Do sports, it helps with self-confidence, well any excercise really. Updating your wardrobe will also help, as much as I don't like saying it, since it seems so superficial.
How you could make yourself seem more available dating-wise is more difficult to answer without more information, like what is your track-record with the male species? do you have male friends? Do you come into contact with them on a daily basis? How do you interact with them etc etc.
...But I honestly don't really understand why you are posting this question, you are lucky, you are an outgoing and friendly girl, who has friends and dreams. Someone, even if female has expressed interest in you, and people consider you pretty, this is much more than some of us here can say. What I think you most need is a dose of reality, you need to see how lucky you really are.
>>note that clothes are ONLY superficial - you cant judge a book by its cover
yes i agree that you cant judge a book by its cover but sadly, we live in a world where first impression is very important, dont you agree?
so if you want others to find out how good you really are inside, you have, to certain extent, make them interested in you first, one way is to change your appearance if you havent had any luck so far like OP. if you think otherwise, i honestly think you are disillusioned, no offense, just what i think.
>>finally be yourself, because you arent anyone else... ie. a woman with self confidence, and wouldnt you know
while i think its admirable to be ourself, OP here lacks confidence, so if she continues to be herself, she'll continue lacking confidence (because she is not comfortable with herself??). if she wants change in her situation (finding a bf), then of course she has to change herself or nothing will change (remain single). sometimes change can also be for the better, not always for the worse, you wont know until you try.
Hey OP, I used to be similar to you...except I was shy in addition to lacking self-confidence.
Wardrobe change does help. It's superficial as all hell, but for girls, (I'm girl, too) looking your best will help you feel good - as long as you're looking good for yourself, nobody else.

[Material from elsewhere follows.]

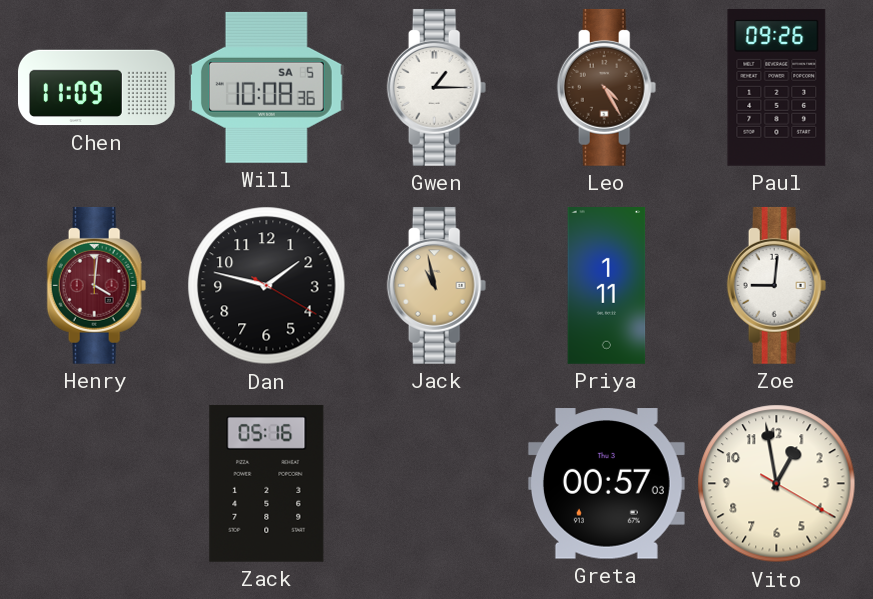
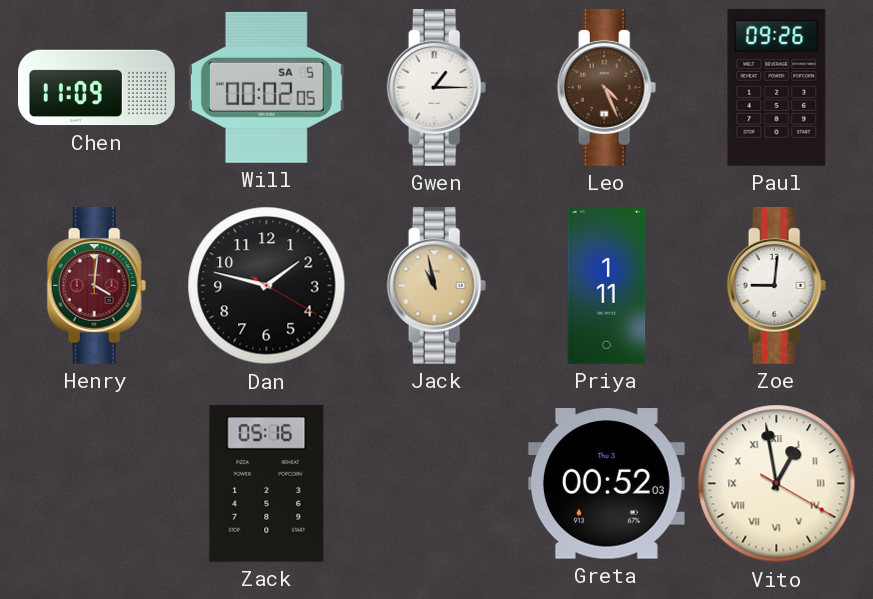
Will: 10:08 -> 00:02
Leo: 4:25 -> 4:26
Greta: 00:57 -> 00:52
Vito numerals: Arabic -> Roman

If you're already outgoing and friendly, then I'm sure you have lots of friends/lots of people like you. That should be a confidence booster in and of itself.
But the one thing that helped me most?
Fake it until you make it.
Seriously. Positive thinking and believing in yourself (even when you don't really believe in yourself) really does wonders. Before you know it, you WILL be confident.
If everybody tells you you're pretty, and people have expressed interest in you (even if it's not guys), they may be on to something.
Unless you're fat. In which case, lose weight - this will also boost your self-confidence.
>>7
Totally agree.
I scarily related to you whilst reading that, OP.
If you think you look good appearance wise, it will do wonders to your self confidence. Take it from a girl who had all that inner beauty stuff, but received compliments on her outer beauty like they were pity votes.
yay superficial beauty wins!
>Wardrobe change does help. It's superficial as all hell, but for girls, (I'm girl, too) looking your best will help you feel good - as long as you're looking good for yourself, nobody else.
>If you think you look good appearance wise, it will do wonders to your self confidence.
I'm a guy and I agree with this. Knowing I look good has certainly helped me with my confidence.